Le premier duo, « Mondes », réunit les micro-êtres d’une série d’estampes de Thomas Fouque gravées sur cuivre en micro-format (pas plus de 7×7 cm) où naissent et s’épanouissent tout un florilège de formes vivantes : animalcules, squelettes végétaux, coquilles, accumulations cristallines, etc. En répons, s’alignent en dessous les micro-mondes de Stéphanie de Saint-Marc qui sourdent de boules ovoïdes avec ou sans patte, comme évadées d’un cabinet de curiosités d’antan. Dans une autre salle, un trio, «Flux », plus porté à l’exubérance, dialogue avec trois grands kakemonos verticaux xylographiés par Iris Miranda, la baroque installation monstrueuse et multicolore de Rose Coogan et les xylographies polychromes de Raùl Villulas dont les estampes superposent tailles, couleurs, détails incongrus et matières transparentes en de bien mystérieuses compositions.

Avec les autre thèmes proposés dans les autres espaces : « Origine », « Suspension », « Focus », « Échappées » et « Structures », une caractéristique commune à l’estampe et à la céramique est – me semble-t-il – mise en valeur et pourrait en constituer le fil directeur. Il s’agit de la surface, cette mince couche si ténue faite de pigments pressés que supporte dans l’estampe le papier ou, s’agissant de la céramique, cette mince peau qui fait disparaître le blanc, les gris ou les carmins de la matière soumise à la cuisson car ici plus que le volume des solides présentés importe cette peau qui captive les regards. Ce sont ces surfaces qui dialoguent là.

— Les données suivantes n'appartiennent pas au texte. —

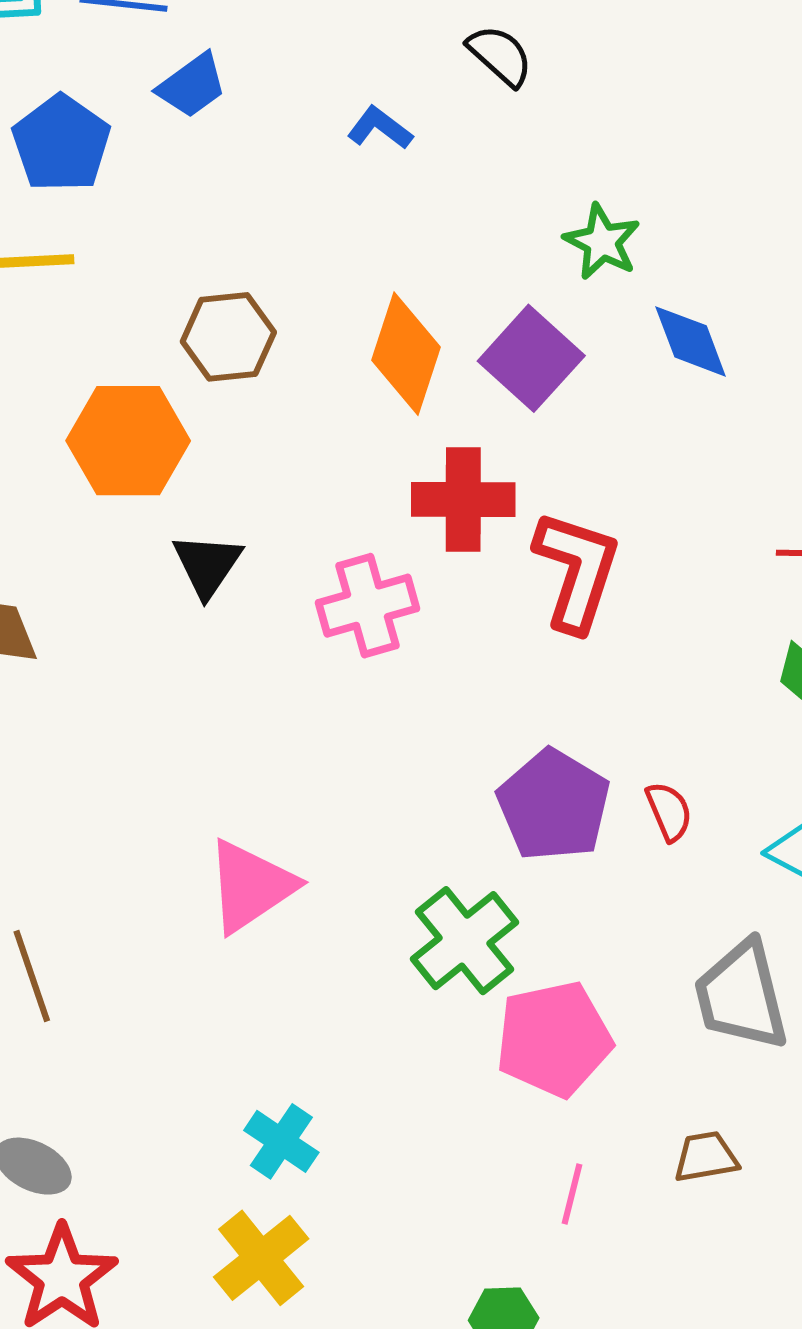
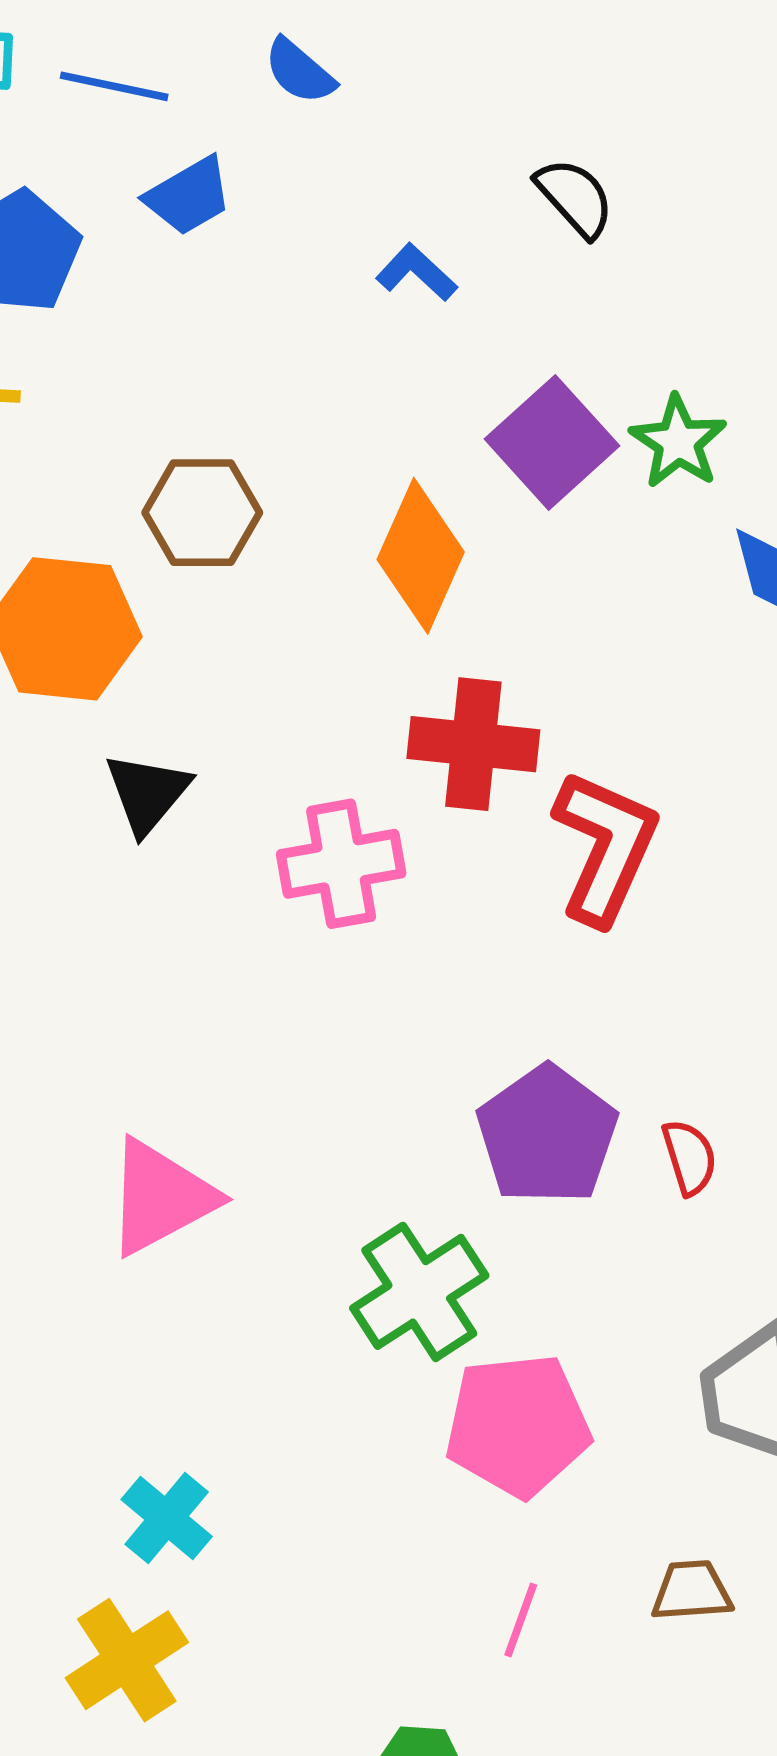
purple square: (531, 358) -> (552, 442), moved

Espace « Échappées » de l’exposition (Cl. Anne Paulus)

Dans « Suspension », à côté de l’« Aile » de Brigitte Banet, Anne Paulus marie habillement ces deux épidermes, avers et revers accolés dans « Caput mortuum », surface mat du feutre d’un côté, peau plus brillante qui a subi l’épreuve du feu de l’autre. Dans un autre duo, « Focus » peaux et surfaces s’enclosent dans un cercle avec les sérigraphies minuscules de Carina Fihn et les disques irréguliers d’Isabelle Thibault. Du trio « Échappées » les géométries cartésiennes de noir vêtues ne nuisent pas aux « Paysages intérieurs » de Sophie Domont monotypées sur les surfaces orthogonales du papier tissé ni aux plus sombres peaux des cubes, prismes, parallélépipèdes et cylindres de Corinne Guého alors que tous les huis entrouverts par Anne-Marie Rubi déchirent en forts contrastes la surface du papier. Encore avec les peaux rouges et grises de griffures striées de Marie Heughebaert qui magnifient les volumes fonctionnels et banaux des fac-similés de balises de chantier routier renversés sur le sol et qui servent d’image à l’affiche et au catalogue de l’exposition.

Enfin, sur la surface des glacis de Pascale Simonet chemine son fil d’Ariane rouge entre des sombres tunnels en plein cintre et s’enroule comme un éternel retour des gouffres sans réponse alors qu’à l’ « Origine », dans le vestibule de l’exposition, veillent propitiatoires les « Déesses spirales » de Bernard Rémusat et les poupées emmaillotées de Vincent Lallier dont les tissus de terre les ont momifiés au contact du feu. « Terre d’estampes » ? Terre d’asile pour des expressions contemporaines authentiques et sincères, loin, très loin, à des années-lumières d’une bougie factice et mercantile.